Mr. Ebanks presented a long-term business plan to the Boatswain’s Beach Board of Directors this week which set out goals for making the tourist attraction financially whole again.
First step, he said, was for the facility to increase market share.
Right now, it’s estimated Boatswain’s has gotten 17 per cent of all visitors who came to Cayman over the past year.
‘It’s not enough,’ Mr. Ebanks said. ‘But we’re going to increase that market share. It’s not going to happen overnight, but with the right marketing and customer service, we’re going to get more of that market share.’
He compared Boatswain’s Beach to Stingray City snorkel and swimming tours, which are estimated to have received some 51 per cent of the visitor’s market share in the past year.
‘I don’t think we’ll compete with Stingray City,’ he said, but added there have been some encouraging signs of late.
First, although the total number of visitors to Boatswain’s Beach during the recent tourism ‘high season’ was less than what the facility saw last year, it actually made more money this year.

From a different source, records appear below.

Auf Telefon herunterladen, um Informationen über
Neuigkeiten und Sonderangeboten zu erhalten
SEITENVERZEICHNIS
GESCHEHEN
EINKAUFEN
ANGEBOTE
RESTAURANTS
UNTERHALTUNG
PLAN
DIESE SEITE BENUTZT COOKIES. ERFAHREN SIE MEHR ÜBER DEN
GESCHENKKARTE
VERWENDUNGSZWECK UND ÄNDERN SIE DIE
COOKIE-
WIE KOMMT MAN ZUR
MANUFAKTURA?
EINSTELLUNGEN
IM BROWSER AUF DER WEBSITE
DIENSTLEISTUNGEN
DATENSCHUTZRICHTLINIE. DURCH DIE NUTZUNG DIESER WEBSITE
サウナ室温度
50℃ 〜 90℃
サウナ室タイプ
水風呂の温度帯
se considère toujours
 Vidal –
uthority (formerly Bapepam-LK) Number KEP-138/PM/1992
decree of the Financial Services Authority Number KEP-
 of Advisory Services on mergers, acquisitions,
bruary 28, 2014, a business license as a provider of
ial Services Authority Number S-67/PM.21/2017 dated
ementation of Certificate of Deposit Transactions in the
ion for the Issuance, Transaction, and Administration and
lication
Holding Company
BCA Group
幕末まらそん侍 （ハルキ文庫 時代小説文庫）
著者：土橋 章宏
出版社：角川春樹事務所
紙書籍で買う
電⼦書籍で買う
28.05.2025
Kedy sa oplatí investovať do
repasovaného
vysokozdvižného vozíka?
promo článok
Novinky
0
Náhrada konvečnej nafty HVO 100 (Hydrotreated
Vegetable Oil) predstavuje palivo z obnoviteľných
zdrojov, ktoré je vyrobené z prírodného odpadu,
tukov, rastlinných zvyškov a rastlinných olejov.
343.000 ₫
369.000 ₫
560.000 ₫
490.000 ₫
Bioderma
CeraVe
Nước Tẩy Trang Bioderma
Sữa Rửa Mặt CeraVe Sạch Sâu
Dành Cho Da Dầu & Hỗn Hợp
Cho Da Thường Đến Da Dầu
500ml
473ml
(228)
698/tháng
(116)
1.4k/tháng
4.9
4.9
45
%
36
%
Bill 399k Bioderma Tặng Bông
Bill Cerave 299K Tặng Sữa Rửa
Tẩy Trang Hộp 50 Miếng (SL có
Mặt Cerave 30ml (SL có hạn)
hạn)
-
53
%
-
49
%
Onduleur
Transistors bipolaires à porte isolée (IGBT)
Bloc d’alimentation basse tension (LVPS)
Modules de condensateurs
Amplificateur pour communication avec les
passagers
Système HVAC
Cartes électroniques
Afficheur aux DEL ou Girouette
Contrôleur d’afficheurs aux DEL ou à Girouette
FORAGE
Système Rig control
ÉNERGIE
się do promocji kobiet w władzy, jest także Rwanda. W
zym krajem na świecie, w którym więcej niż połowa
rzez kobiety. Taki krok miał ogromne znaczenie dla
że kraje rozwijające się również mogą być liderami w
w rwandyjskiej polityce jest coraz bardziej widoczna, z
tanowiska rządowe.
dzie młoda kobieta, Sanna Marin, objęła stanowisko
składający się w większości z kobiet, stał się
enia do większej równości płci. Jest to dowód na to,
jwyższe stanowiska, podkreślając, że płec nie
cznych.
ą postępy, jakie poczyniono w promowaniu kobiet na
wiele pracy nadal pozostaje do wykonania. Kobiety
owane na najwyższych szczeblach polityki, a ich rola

From January through June of this year, there were more than 166,000 visitors at Boatswain’s which led to revenues of $2.3 million. From January through June of 2007, there were more than 188,000 visitors, but revenues were $1.9 million.
Mr. Ebanks credited a revised pricing structure for the difference. The park is charging slightly more to visitors who come over on cruise ship tours, the bulk of the visitors; and charging less to families or smaller groups who visit the park on their own.
The Turtle Farm is still losing huge amounts of money on a month-to-month basis, but recently those losses have become less.
For instance in July 2007, the loss was almost $639,000 for the month; in April 2008 the facility lost about $313,000. But Mr. Ebanks warned it was too early to tell if the numbers represented a trend.
He also said electricity, telephone and water bills for the park have been cut drastically over the past year through conservation measures.
‘We’re becoming more efficient,’ Mr. Ebanks said.